Relating Superconducting Optoelectronic Networks to Classical Neurodynamics

The circuits comprising superconducting optoelectronic synapses, dendrites, and neurons are described by numerically cumbersome and formally opaque coupled differential equations. Reference 1 showed that a phenomenological model of superconducting loop neurons eliminates the need to solve the Josephson circuit equations that describe synapses and dendrites. The initial goal of the model was to decrease the time required for simulations, yet an additional benefit of the model was increased transparency of the underlying neural circuit operations and conceptual clarity regarding the connection of loop neurons to other physical systems. Whereas the original model simplified the treatment of the Josephson-junction dynamics, essentially by only considering low-pass versions of the dendritic outputs, the model resorted to an awkward treatment of spikes generated by semiconductor transmitter circuits that required explicitly checking for threshold crossings and distinct treatment of time steps wherein somatic threshold is reached.

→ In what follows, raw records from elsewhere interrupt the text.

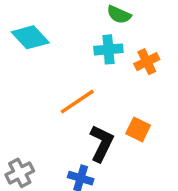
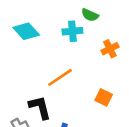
cyan cross: (108, 49) -> (72, 31), moved
black L-shape: (102, 143) -> (40, 107), moved, turned -40

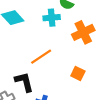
orange cross: (110, 49) -> (83, 32), size x1.5

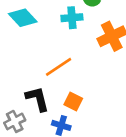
orange square: (78, 73) -> (73, 101), moved

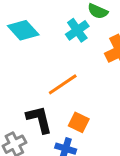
cyan cross: (72, 18) -> (77, 30), turned -30

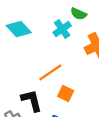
orange square: (79, 122) -> (66, 94), moved

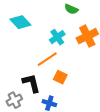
cyan cross: (62, 29) -> (57, 37), moved

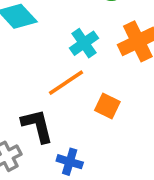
orange square: (60, 77) -> (107, 106), moved

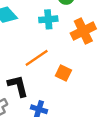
cyan cross: (84, 43) -> (48, 19), moved, turned 30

Here we extend that model to simplify the treatment of spikes coming from somas, again making use of the fact that in neural systems the downstream recipients of spike events almost always perform low-pass filtering. We provide comparisons between the first and second phenomenological models, quantifying the accuracy of the additional approximations. We identify regions of circuit parameter space in which the extended model works well and regions where it works poorly. For some circuit parameters it is possible to represent the downstream dendritic response to a single spike as well as coincidences or sequences of spikes, indicating the model is not simply a reduction to rate coding. The governing equations are shown to be nearly identical to those ubiquitous in the neuroscience literature for modeling leaky-integrator dendrites and neurons.